29 Jun 2015

Synthesis of Aspirin- A Lewis Acid Approach

Lab Experiment

Submitted by Kathleen Field, WPI
Categories
Description: 

This is the procedure for a Fe(III) catalyzed synthesis of aspirin, an alternative to the traditionally sulfuric acid catalyzed synthesis of aspirin.  The prep compares and contrasts the Bronsted acid catalyzed esterification reaction with a Lewis acid iron (III) catalyzed pathway.  This can be used in different courses at different levels, but is it written for a general/intro level chemistry course.    

Learning Goals: 

Intro Chemistry

  • Students will be able to compare and contrast Lewis Acids/Bases with Bronsted Acids/Bases
  • Students will be able to calculate the moles of each reactant, the aspirin product, and the percent yield of product.  
  • Students will be able to determine the limiting reagent and calculate amount of excess material

Organic Chemistry

  • Students will characterize aspirin using melting point determination, IR and NMR spectroscopy and be able to distinguish the different structural elements between the starting material (salicylic acid) and the product (aspirin)
  • Students will be able to differentiate between the Fe(III) catalyzed mechanism and the sulfuric acid catalyzed esterification mechanism

Inorganic Chemistry/upper level

  • Students should be able to relate experimental observations (color) to the d-orbital splitting of Fe(III) complexes
  • Students will be able to draw plausible intermediates and propose a mechanism for the iron catalyzed reaction in relation to the observed reaction colors
Equipment needs: 

Erlenmeyer Flasks, Hot Plate, Balance, Vacuum Filtration, NMR and IR spectroscopy

Chemicals: Acetic Anhydride, FeCl3, Salicylic Acid, Water

Implementation Notes: 

Some notes have been included in the uploaded instructor notes.  

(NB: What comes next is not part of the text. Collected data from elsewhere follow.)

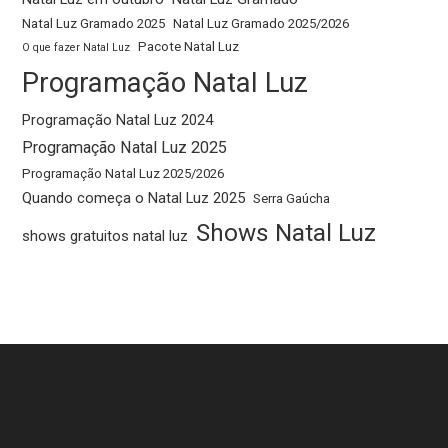
Natal Luz Gramado 2025
Natal Luz Gramado 2025/2026
Pacote Natal Luz
O que fazer Natal Luz
Programação Natal Luz
Programação Natal Luz 2024
Programação Natal Luz 2025
Programação Natal Luz 2025/2026
Quando começa o Natal Luz 2025
Serra Gaúcha
Shows Natal Luz
shows gratuitos natal luz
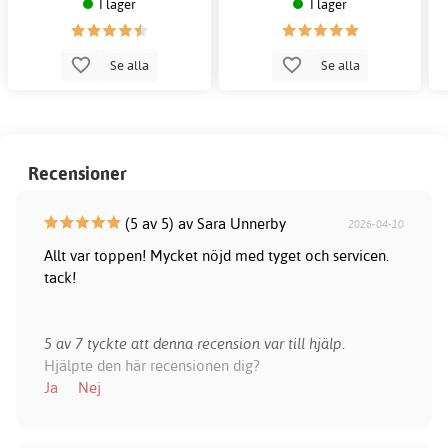
I lager
I lager
Se alla
Se alla
Recensioner
(5 av 5) av Sara Unnerby
2026-04-10
Allt var toppen! Mycket nöjd med tyget och servicen.
tack!
5 av 7 tyckte att denna recension var till hjälp.
Hjälpte den här recensionen dig?
Ja
Nej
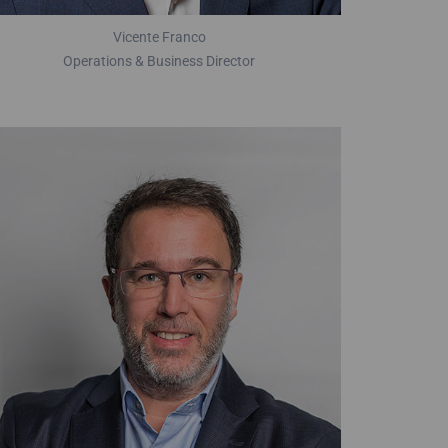
Vicente Franco
Operations & Business Director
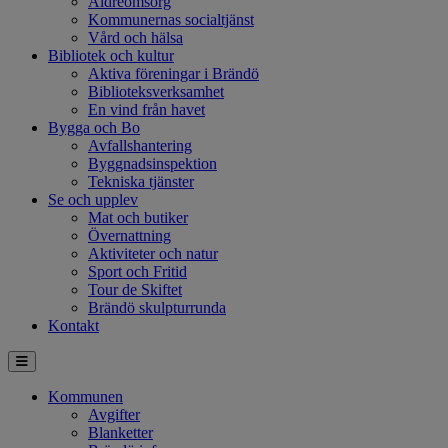
Äldreomsorg
Kommunernas socialtjänst
Vård och hälsa
Bibliotek och kultur
Aktiva föreningar i Brändö
Biblioteksverksamhet
En vind från havet
Bygga och Bo
Avfallshantering
Byggnadsinspektion
Tekniska tjänster
Se och upplev
Mat och butiker
Övernattning
Aktiviteter och natur
Sport och Fritid
Tour de Skiftet
Brändö skulpturrunda
Kontakt
Kommunen
Avgifter
Blanketter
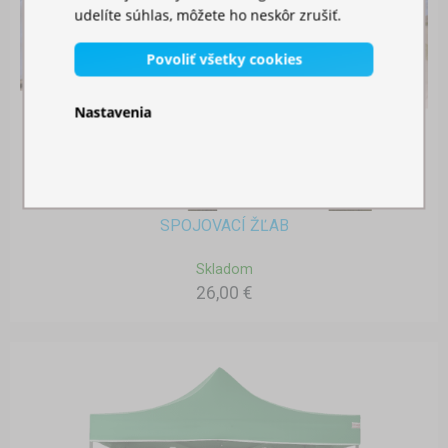
udelíte súhlas, môžete ho neskôr zrušiť.
Povoliť všetky cookies
Nastavenia
SPOJOVACÍ ŽĽAB
Skladom
26,00 €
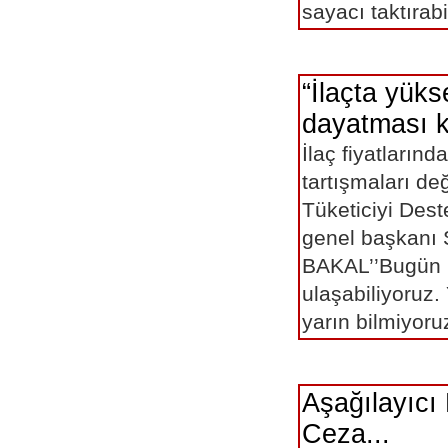
sayacı taktırabi
“İlaçta yüks
dayatması k
İlaç fiyatlarındak
tartışmaları de
Tüketiciyi Des
genel başkanı
BAKAL’’Bugün 
ulaşabiliyoruz.
yarın bilmiyoruz
Aşağılayıcı
Ceza...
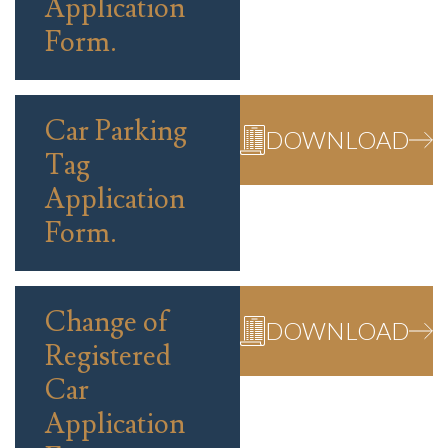
Application
Form.
Car Parking
DOWNLOAD
Tag
Application
Form.
Change of
DOWNLOAD
Registered
Car
Application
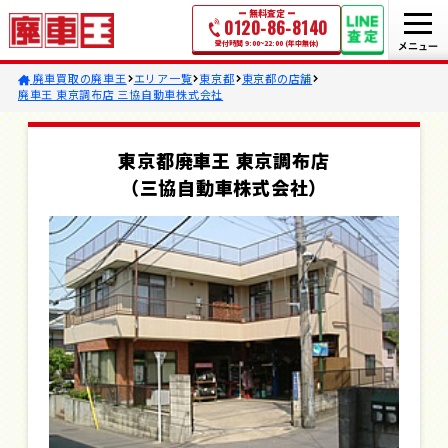
無料査定
0120-86-8140
受付時間 9:00~22:00 (年中無休)
廃車買取の廃車王
エリア一覧
東京都
東京都の店舗
廃車王 東京調布店 三協自動車株式会社
東京都廃車王 東京調布店
（三協自動車株式会社）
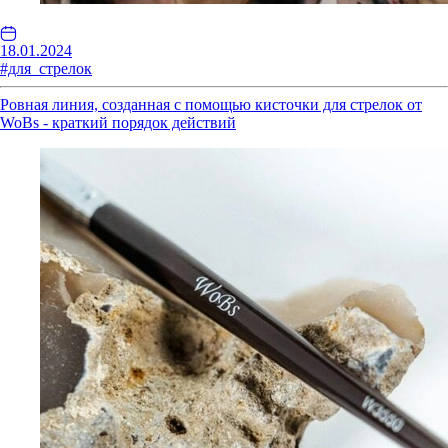
18.01.2024
#для_стрелок
Ровная линия, созданная с помощью кисточки для стрелок от
WoBs - краткий порядок действий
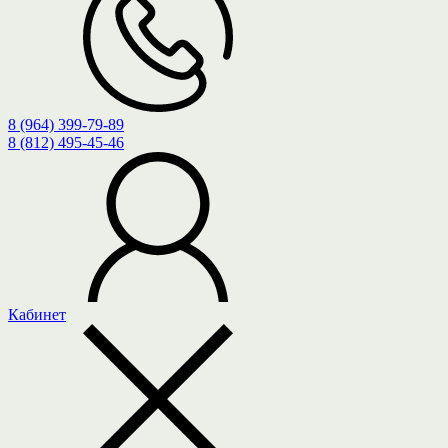
8 (964) 399-79-89
8 (812) 495-45-46
Кабинет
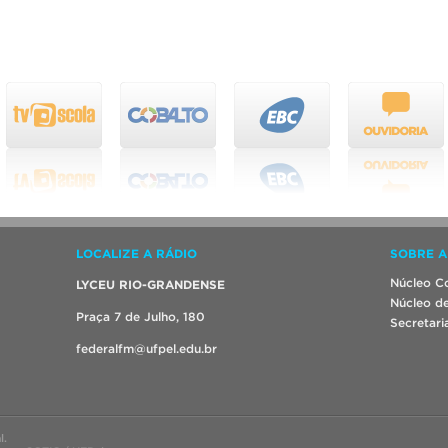
LOCALIZE A RÁDIO
SOBRE A
Núcleo Co
LYCEU RIO-GRANDENSE
Núcleo de
Praça 7 de Julho, 180
Secretari
federalfm@ufpel.edu.br
l.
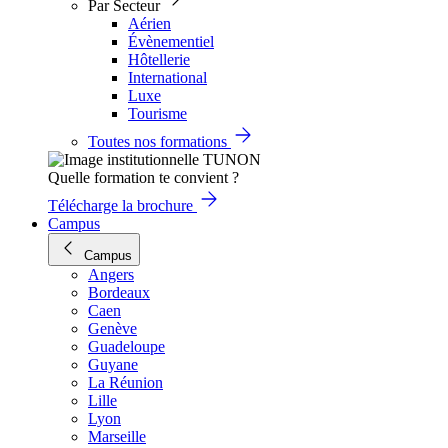
Par Secteur
Aérien
Évènementiel
Hôtellerie
International
Luxe
Tourisme
Toutes nos formations
Quelle formation te convient ?
Télécharge la brochure
Campus
Campus
Angers
Bordeaux
Caen
Genève
Guadeloupe
Guyane
La Réunion
Lille
Lyon
Marseille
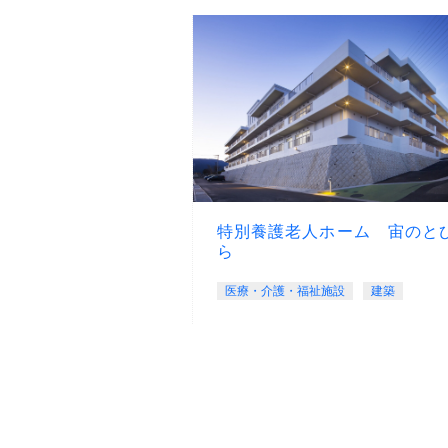
特別養護老人ホーム 宙のと
ら
医療・介護・福祉施設
建築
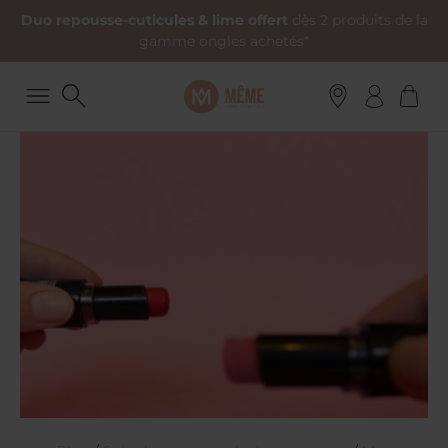
Duo repousse-cuticules & lime offert
dès 2 produits de la
gamme ongles achetés*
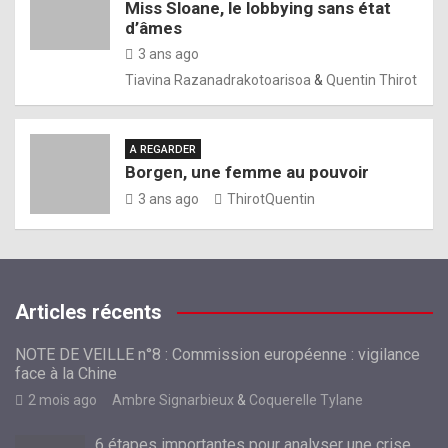
Miss Sloane, le lobbying sans état
d’âmes
3 ans ago
Tiavina Razanadrakotoarisoa
&
Quentin Thirot
A REGARDER
Borgen, une femme au pouvoir
3 ans ago
ThirotQuentin
Articles récents
NOTE DE VEILLE n°8 : Commission européenne : vigilance
face à la Chine
2 mois ago
Ambre Signarbieux
&
Coquerelle Tylane
6 étapes importantes pour analyser une crise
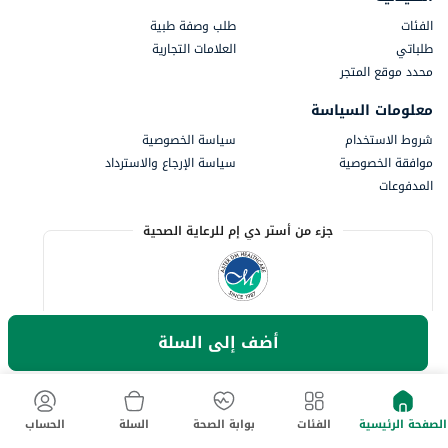
الفئات
طلب وصفة طبية
طلباتي
العلامات التجارية
محدد موقع المتجر
معلومات السياسة
شروط الاستخدام
سياسة الخصوصية
موافقة الخصوصية
سياسة الإرجاع والاسترداد
المدفوعات
جزء من أستر دي إم للرعاية الصحية
أضف إلى السلة
الصفحة الرئيسية
الفئات
بوابة الصحة
السلة
الحساب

We are interested to submit this to the Journal of Chemical Education, so we (the authors) would be very interested in examining any student data that anyone receives if using the procedure as written in addition to any modifications to the procedure for both general/intro level classes and upper level classes/labs.  

Time Required: 
1-3hr class for intro class, 4 hour class for organic, or longer for upper level classes.
Evaluation
Evaluation Methods: 

Data sheet for intro level courses along with supplemental questions.  

Lab Reports and supplemental questions for uppper classes.  

 

 

Creative Commons License: 
Creative Commons Licence

Comments

We ran this lab in our general chemistry 2 course this spring. Overall it seemed to go reasonably well. Students generally got some product but the purity was quite variable. I have included a picture of the collected samples from the 20 groups that did the synthesis. As you can see, some of the groups got quite a lot of a nice, mostly white product. Others, well, it wasn’t pretty. We characterized by IR and melting point. Melting points were close, but one group did have their sample melt in the vac. oven. I am currently running HPLC on the samples to see how they look. Let me know what specific data you would like.